Suppose we have a vector:
let a = vec![1, 2, 3];
What is the best and shortest way to iterate over the elements so, that in the first iteration I receive a tuple of (1, 2), and in the next iteration - (2, 3), until there are no elements, so without producing the (3, None) or anything like that? It seems that a.chunks(2) is a bit different, it steps by two, while I need to step by one over every two consecutive elements in a collection.

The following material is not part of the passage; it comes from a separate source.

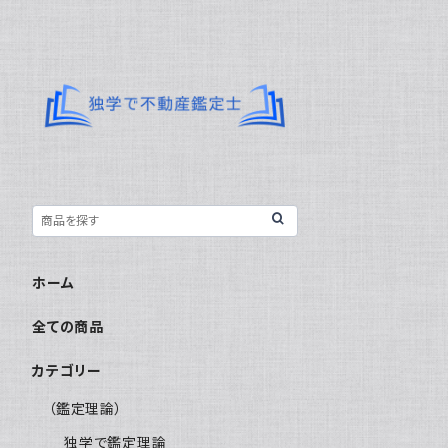
ホーム
全ての商品
カテゴリー
（鑑定理論）
独学で鑑定理論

There are multiple ways to do so.
Given
let a = vec![1, 2, 3];
Using the standard library:
let result = a.iter()
.zip(a.iter().skip(1))
.inspect(|(a, b)| println!("a: {}, b: {}", a, b))
.collect::<Vec<_>>();
let result = a.windows(2)
.inspect(|w| println!("a: {}, b: {}", w[0], w[1]))
.collect::<Vec<_>>();
Worth noting, in case this matters, is that windows() iterates over subslices, so unlike the above method, collect() in this case will not give you a Vec of tuples.
Using the Itertools crate:
use itertools::Itertools;
let result = a.iter()
.tuple_windows()
.inspect(|(a, b)| println!("a: {}, b: {}", a, b))
.collect::<Vec<_>>();
All of the above methods will print the following:
a: 1, b: 2
a: 2, b: 3
As a bonus, Itertools as of recent also has a .circular_tuple_windows(), which performs an extra iteration by including the last (3) and first (1) element:
use itertools::Itertools;
let result = a.iter()
.circular_tuple_windows()
.inspect(|(a, b)| println!("a: {}, b: {}", a, b))
.collect::<Vec<_>>();
a: 1, b: 2
a: 2, b: 3
a: 3, b: 1